In profiles of neutrophils EXOs, we identified 22 dysregulated miRNAs and 281 dysregulated lncRNAs. Predicted target genes of them were enriched in GO, KEGG and Reactome pathways, Wnt, AMPK, IL-23 and NOTCH signaling pathways were selected for further analysis. Widely interactions among them were also found. Human dermal microvascular endothelial cells and human primary skin fibroblasts were stimulated with dSSc neutrophils EXOs, these fibrosis related genes were detected and some changes were found, such as ENST00000533886.1-hsa-miR-1268a-CAMK2G in Wnt and IL-23 signaling pathways, ENST00000610091.1-hsa-miR-299-3p, 512-3p-CPT1A in IL-23 and AMPK signaling pathways, NR_001564.2, ENST00000520562.1, ENST00000596567.1-hsa-miR-299-3p, 512-3p -TFDP2 in IL-23, AMPK and NOTCH signaling pathways.

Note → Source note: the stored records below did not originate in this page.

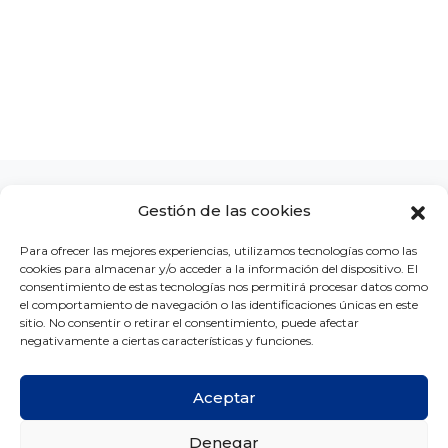
Gestión de las cookies
Para ofrecer las mejores experiencias, utilizamos tecnologías como las
cookies para almacenar y/o acceder a la información del dispositivo. El
LA CLÍNICA
CONCURSOS
BLOG
CONTACTO
consentimiento de estas tecnologías nos permitirá procesar datos como
el comportamiento de navegación o las identificaciones únicas en este
sitio. No consentir o retirar el consentimiento, puede afectar
negativamente a ciertas características y funciones.
Aceptar
Copyright © Ortodoncia MG 2026 -
Créditos
Denegar
Aviso legal
Política de privacidad
Política de cookies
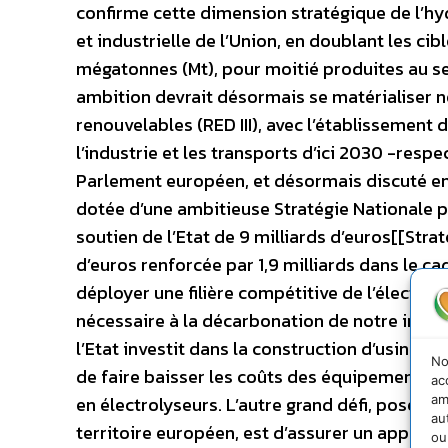
confirme cette dimension stratégique de l’hy
et industrielle de l’Union, en doublant les cib
mégatonnes (Mt), pour moitié produites au sei
ambition devrait désormais se matérialiser n
renouvelables (RED III), avec l’établissement
l’industrie et les transports d’ici 2030 -resp
Parlement européen, et désormais discuté en 
dotée d’une ambitieuse Stratégie Nationale p
soutien de l’Etat de 9 milliards d’euros[[Str
d’euros renforcée par 1,9 milliards dans le ca
déployer une filière compétitive de l’élect
nécessaire à la décarbonation de notre indus
l’Etat investit dans la construction d’usines d
No
de faire baisser les coûts des équipements
ac
am
en électrolyseurs. L’autre grand défi, posé p
au
territoire européen, est d’assurer un approvis
ou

The profiles of miRNAs and lncRNAs of neutrophils EXOs provided novel clues for dSSc pathogenesis. We identified several gene pairs in the Wnt, AMPK, IL-23 and NOTCH signaling pathways, which could be potential biomarkers and therapeutic targets in dSSc.
弥漫性皮肤系统性硬皮病(dSSc)是一种伴有皮肤纤维化的系统性自身免疫性疾病。中性粒细胞在自身免疫、炎症、血管病变和纤维化中发挥重要作用。外泌体(EXOs)是含有各种非编码 RNA、mRNA 和具有生物学功能的蛋白质的细胞衍生小泡。
研究 dSSc 中性粒细胞 EXOs 中 miRNAs 和 lncRNAs 的作用。
通过透射电子显微镜分离培养中性粒细胞上清液中的 EXOs,并进行鉴定。通过 Illumina HiSeq 3000 对中性粒细胞 EXOs 中的 miRNAs 和 lncRNAs 进行全基因组表达谱测序,并通过 R/Bioconductor 进行生物信息学分析。通过实时定量 PCR 验证基因。
在中性粒细胞 EXOs 的图谱中,我们鉴定出 22 个失调的 miRNAs 和 281 个失调的 lncRNAs。它们的预测靶基因富集在 GO、KEGG 和 Reactome 途径中,选择 Wnt、AMPK、IL-23 和 NOTCH 信号通路进行进一步分析。还发现它们之间存在广泛的相互作用。用 dSSc 中性粒细胞 EXOs 刺激人真皮微血管内皮细胞和人原代皮肤成纤维细胞,检测这些纤维化相关基因,发现一些变化,如 Wnt 和 IL-23 信号通路中的 ENST00000533886.1-hsa-miR-1268a-CAMK2G,IL-23 和 AMPK 信号通路中的 ENST00000610091.1-hsa-miR-299-3p、512-3p-CPT1A,IL-23、AMPK 和 NOTCH 信号通路中的 NR_001564.2、ENST00000520562.1、ENST00000596567.1-hsa-miR-299-3p、512-3p-TFDP2。
中性粒细胞 EXOs 的 miRNAs 和 lncRNAs 图谱为 dSSc 的发病机制提供了新的线索。我们在 Wnt、AMPK、IL-23 和 NOTCH 信号通路中鉴定了几个基因对,它们可能是 dSSc 的潜在生物标志物和治疗靶点。